Je souhaite à présent développer devant vous les orientations et les grandes lignes des moyens que j’ai déjà mis en œuvre et que je vais dans les semaines et les mois à venir développer pour encourager ce secteur à répondre aux enjeux que j’évoquais il y a un instant :
— En ce qui concerne le financement du service public : j’ai déjà commencé dès mon arrivée, et je vais continuer dans le budget 1999 et dans la loi sur l’audiovisuel, à donner au service public les moyens d’une production et d’une programmation véritablement à l’image de ce que doit être un service public télévisuel. Cela a un coût, que l’Etat doit assumer, car c’est la condition indispensable de l’encouragement de la production et de la diffusion d’œuvres dans tous les domaines, qui doivent ouvrir le spectre de l’offre télévisuelle.
— Pour ce qui est du compte de soutien, dans cette période de tassement des commandes et de multiplication des diffuseurs, le compte de soutien à l’industrie de programmes devient un instrument clé de la production audiovisuelle. Dès 1998, j’ai tenu à ce que les sociétés de production puissent disposer dès le début de l’année du montant de leurs comptes automatiques afin d’améliorer leur trésorerie de plusieurs mois. Je réfléchis actuellement à d’autres améliorations du fonctionnement du système qui permettraient d’optimiser la gestion des aides pour les entreprises qui en sont bénéficiaires.
— Et je n’oublie pas les chaînes du câble et du satellite : les mesures d’encouragement à la production pour ces chaînes, dont le régime de taxation a été harmonisé, après une large concertation, avec celui des chaînes hertziennes doit permettre aux producteurs de bénéficier à la fois d’aides plus importantes et d’accéder au compte de soutien avec de moindres contraintes.
En particulier, les subventions aux programmes audiovisuels consacrés au spectacle vivant vont être encouragées en parallèle avec le développement de chaînes thématiques qui investissent courageusement en ce sens : Paris Première, Muzzik ainsi que Mezzo récemment lancée par le service public.
D’une manière générale, j’envisage de favoriser la signature par le CNC d’accords cadres avec les chaînes thématiques et les producteurs afin d’optimiser les financements et les aider à s’orienter vers la production de programmes inédits sans obérer leur développement au cours des premières années.
— L’exportation des programmes : c’est pour moi un enjeu fondamental, tant sur le plan économique que culturel. A l’heure où le Gouvernement réfléchit à une réforme de notre action audiovisuelle extérieure, j’ai estimé indispensable de doter les actions à l’exportation de moyens supplémentaires. J’ai ainsi accru cette année de plus de 30 % les aides accordées à TVFI qui regroupe l’ensemble des distributeurs de programmes français.

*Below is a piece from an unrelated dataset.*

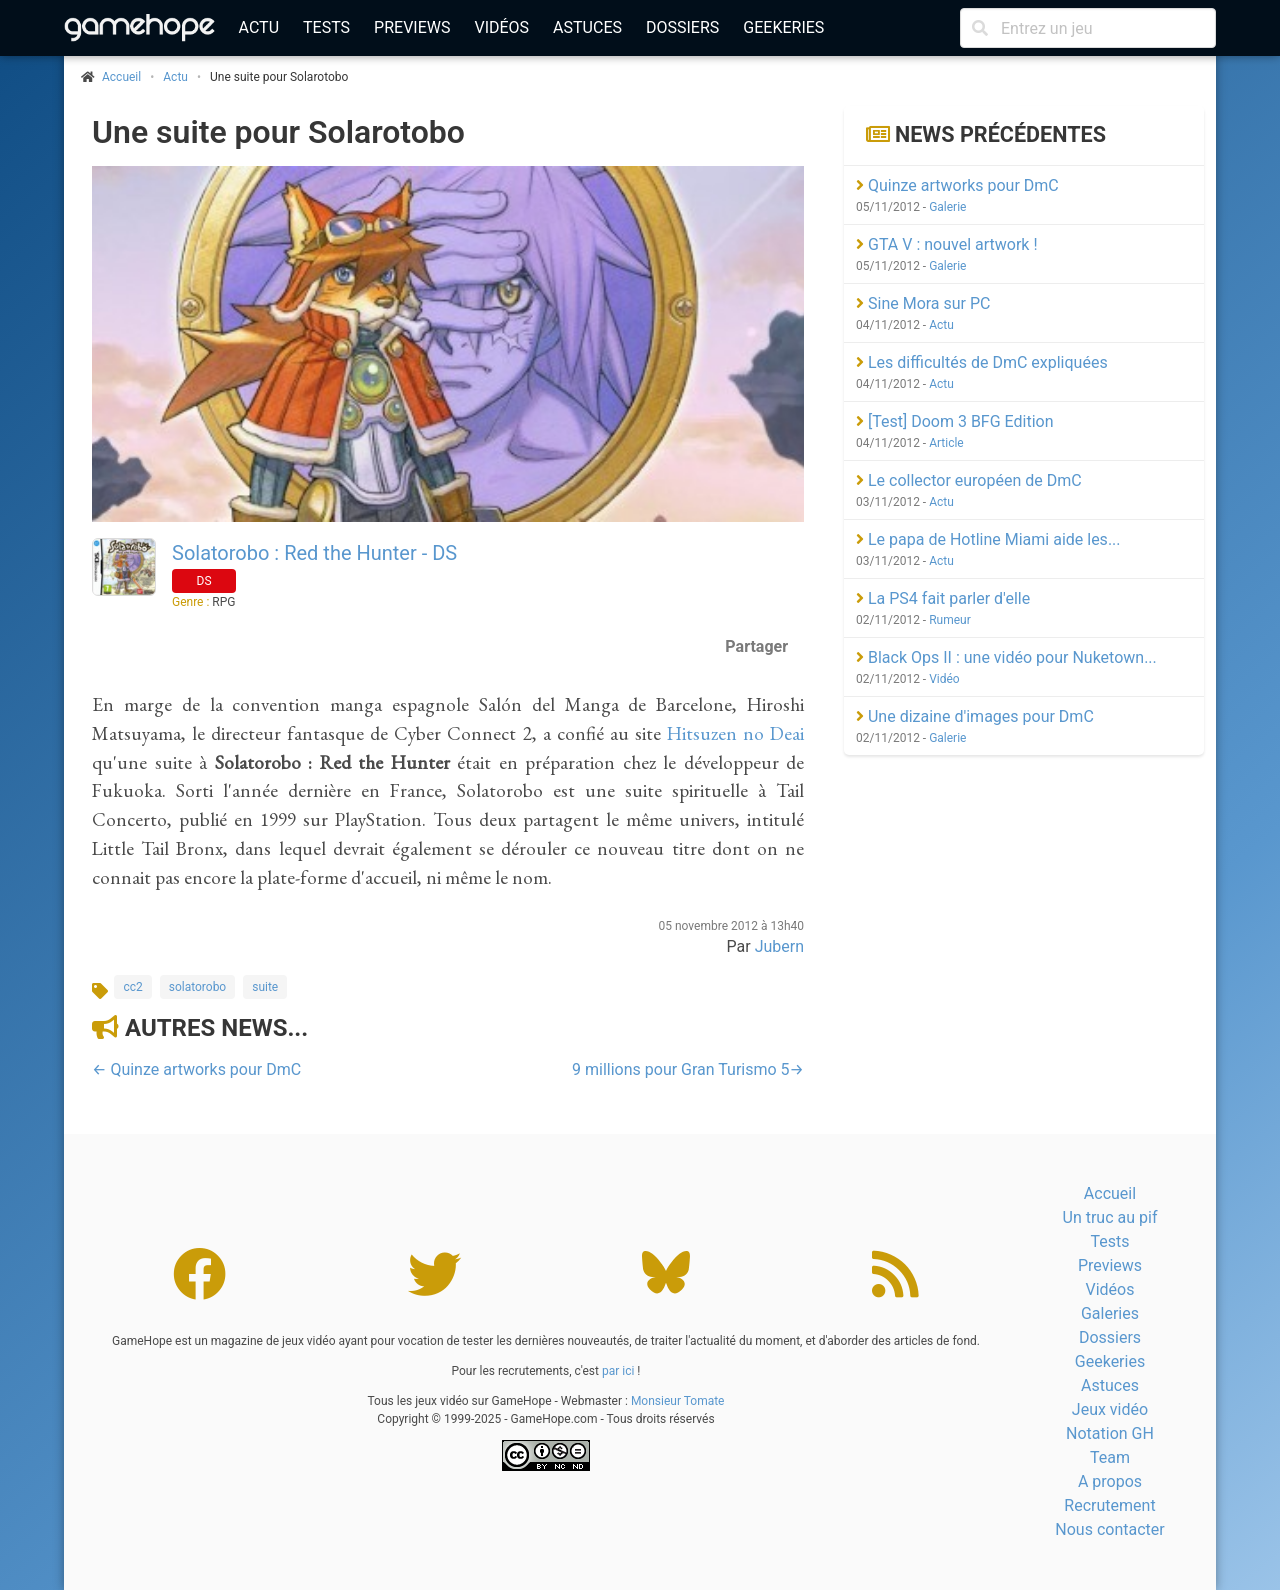  What do you see at coordinates (412, 27) in the screenshot?
I see `Previews` at bounding box center [412, 27].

J’ai également souhaité accompagner le programme d’actions pluriannuel que met en œuvre cet organisme. Je tiens à rendre hommage à son action qui, en quelques années, a permis d’augmenter le chiffre des exportations françaises de manière considérable. J’ai également mandaté le Directeur général du CNC pour redéfinir les procédures d’aides à l’exportation de programmes qu’il gère — en particulier les aides au doublage, au sous-titrage et au reformatage — en concertation avec les professionnels.
Bien évidemment, je considère que la relance des coproductions européennes et une meilleure circulation des œuvres audiovisuelles en Europe sont deux objectifs prioritaires. C’est l’un des points que je vais évoquer à Birmingham, dans la conclusion que je ferai aux Assises de l’audiovisuel la semaine prochaine.
Voici en quelques mots les orientations que je souhaite suivre. Je vous remercie de votre attention et vous donne à présent la parole.